The Lost Villages of Alaska

Aleutians World War II National Historic Area

Four Aleutian villages disappeared during World War II. Three of them, Kashega, Biorka, and Makushin, were all located around Unalaska Island, with the village of Unalaska as their hub. During the war, the U.S. government took the Unangan (Aleut) residents of the villages to internment camps in Southeast Alaska, and after the war they were told they had to live in Akutan or Unalaska instead of their home villages. The Attu people, from the most remote island of the Aleutian Chain, had a different and even more tragic story. They were held captive in Japan, where almost half of them died; after the war, the surviving Attuans were resettled in Atka.

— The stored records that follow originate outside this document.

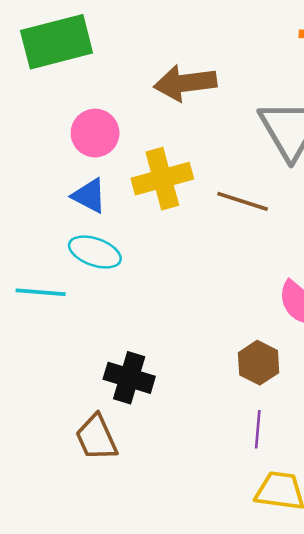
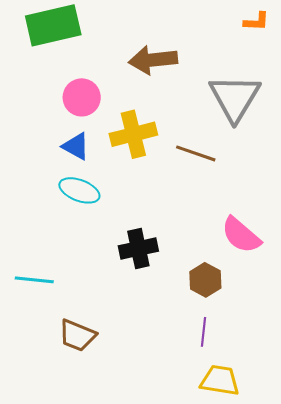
cyan line: (41, 292) -> (34, 280), moved
black cross: (129, 378) -> (138, 249), moved, turned -30
brown trapezoid: (96, 438) -> (77, 335), turned -45

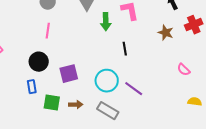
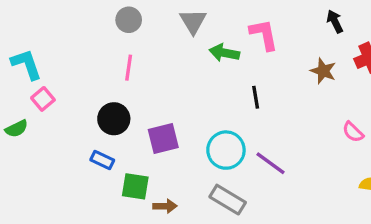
green arrow: (106, 22) -> (224, 53), turned 102
blue rectangle: (32, 87) -> (102, 160), turned -56
brown arrow: (76, 105) -> (165, 206), moved

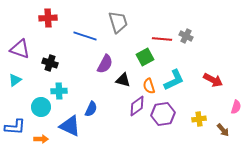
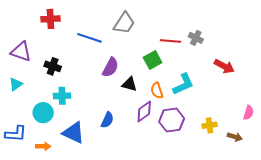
gray trapezoid: (118, 22) -> (124, 23), turned 50
red arrow: (213, 80) -> (224, 66), moved
blue semicircle: (91, 109) -> (107, 120), moved
brown arrow: (223, 130) -> (235, 137), turned -32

The Lost Villages project, sponsored by the Affiliated Areas program of the National Park Service, aims to document the history of four Unangan villages that were left behind in World War II, and never permanently resettled. Only a few former residents are still around; others are gone now, but their memories live on through their stories and their descendants. The project has evolved in unexpected ways since it began in 2004. Each presentation or lecture about the project has resulted in at least one person in the audience coming forward to identify a photo, correct a mistake, or tell about a relative’s experiences. Recording the history of four tiny, remote villages, each with fewer than 50 people, has generated a large network of people whose lives were connected to those places.

In 2004, Ray Hudson conducted interviews with five Unalaska elders who had once lived in the villages of Kashega, Biorka and Makushin. Each of them remembered the villages from their childhood and had also been through the experience of wartime relocation. Sadly, two of those elders are gone now. I talked to the three surviving former residents in Unalaska, and found others living in Anchorage and Juneau. They all still missed the villages they had left behind long ago. Their children and grandchildren also wanted to see the places they had heard about from their elders. In 2009 and 2010 we were able to organize return trips to the now-empty villages of Makushin, with elderly former residents and their descendants. Participants in these trips have expressed how much it means to revisit the places they left behind many years ago, and for the children and grandchildren of village residents to see and stand on the places they have heard about from the elders.

The Attuans’ experience during World War II is particularly tragic. The Japanese took 42 Attuans to Hokkaido Island, and only 25 returned. The others died of disease, poisoning, or starvation. Nick Golodoff, six years old when the Japanese invaded Attu, is one of three remaining survivors of Attu, and the only one who remembers the experience of captivity in Japan.. For years, with the help of his granddaughter Brenda Maly, Nick has been writing a book about his memories of Japan, entitled Attu Boy. We worked out an agreement with him to edit, compile, and publish his memoir. The volume is now nearing completion.

Because they were prisoners of the Japanese, the Attuans were not eligible for postwar restitution monies from the U.S. government. Only a handful of surviving residents remain, but descendants of Attu are still living in Alaska and outside who would like to revisit the village. Because of Attu’s remote location, this village trip is more costly and difficult to organize than the others already completed. We would like to time the Attu revisit for the summer of 2012, seventy years after the Attu residents were taken to Japan. Planning is still underway for this final boat trip of the project.

Each of the trips so far have been documented on video and in photographs. Products of the Lost Villages project will include two books, and possibly one or more DVDs, as well as a museum exhibit.